Mitochondrial-derived peptide MOTS-c targets SLC7A11 to preserve spermatogenesis by suppressing ferroptosis.

Mitochondrial function is critical for spermatogenesis and male fertility. MOTS-c, a mitochondrially encoded regulatory peptide, has recently been reported to effectively protect testicular spermatogenesis in mice, but its specific role and mechanism remain unclear. This study first demonstrated that MOTS-c levels were significantly reduced in the serum of patients with oligoasthenozoospermia, and these levels correlated with semen quality parameters. Spermatogenic dysfunction, including decreased sperm concentration, disrupted seminiferous tubule architecture, and a reduction in spermatogonia, was induced by mechanical stress through microgravity model.

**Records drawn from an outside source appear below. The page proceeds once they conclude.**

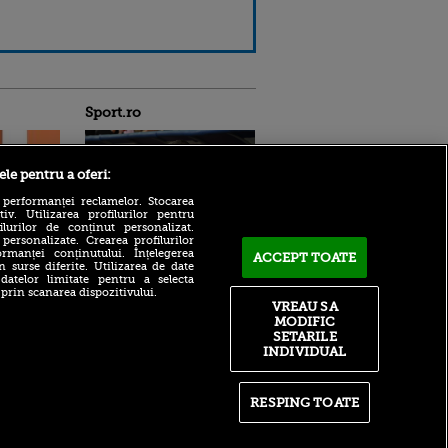
Sport.ro
ele pentru a oferi:
 performanței reclamelor. Stocarea
v. Utilizarea profilurilor pentru
ilurilor de conținut personalizat.
 personalizate. Crearea profilurilor
rmanței conținutului. Înțelegerea
ACCEPT TOATE
ntru
n surse diferite. Utilizarea de date
Nuno Campos a confirmat
ita lui,
 datelor limitate pentru a selecta
două absențe la Dinamo -
t tată!
 prin scanarea dispozitivului.
Voluntari: „Trebuie să
VREAU SA
înțelegem un lucru”
, Adela
MODIFIC
rol
SETARILE
Rodri, mărul discordiei
V
INDIVIDUAL
dintre Real Madrid și
Barcelona! El Clasico se
pă o
mută pe piața transferurilor
n film, Sir
se
RESPING TOATE
Cosmin Matei a primit
n muzică
verdictul de la TAS! Reacția
lui Sepsi după ce fotbalistul
a fost suspendat pentru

Notably, exogenous MOTS-c ameliorated spermatogenic impairment by suppressing oxidative stress and ferroptosis induced by mechanical stress. Solute Carrier Family 7 Member 11 (SLC7A11), a key molecule in ferroptosis, was identified as a target of MOTS-c. Moreover, loss- and gain-of-function studies showed that SLC7A11 inhibited ferroptosis and oxidative stress and promoted spermatogonia proliferation. Furthermore, MOTS-c enhanced the protection against spermatogenic impairment by increasing SLC7A11 levels under mechanical stress. Collectively, this study elucidates the crucial role of MOTS-c in protecting spermatogenesis by antagonizing ferroptosis, providing a theoretical foundation for its potential therapeutic use in male infertility associated with spermatogenic defects.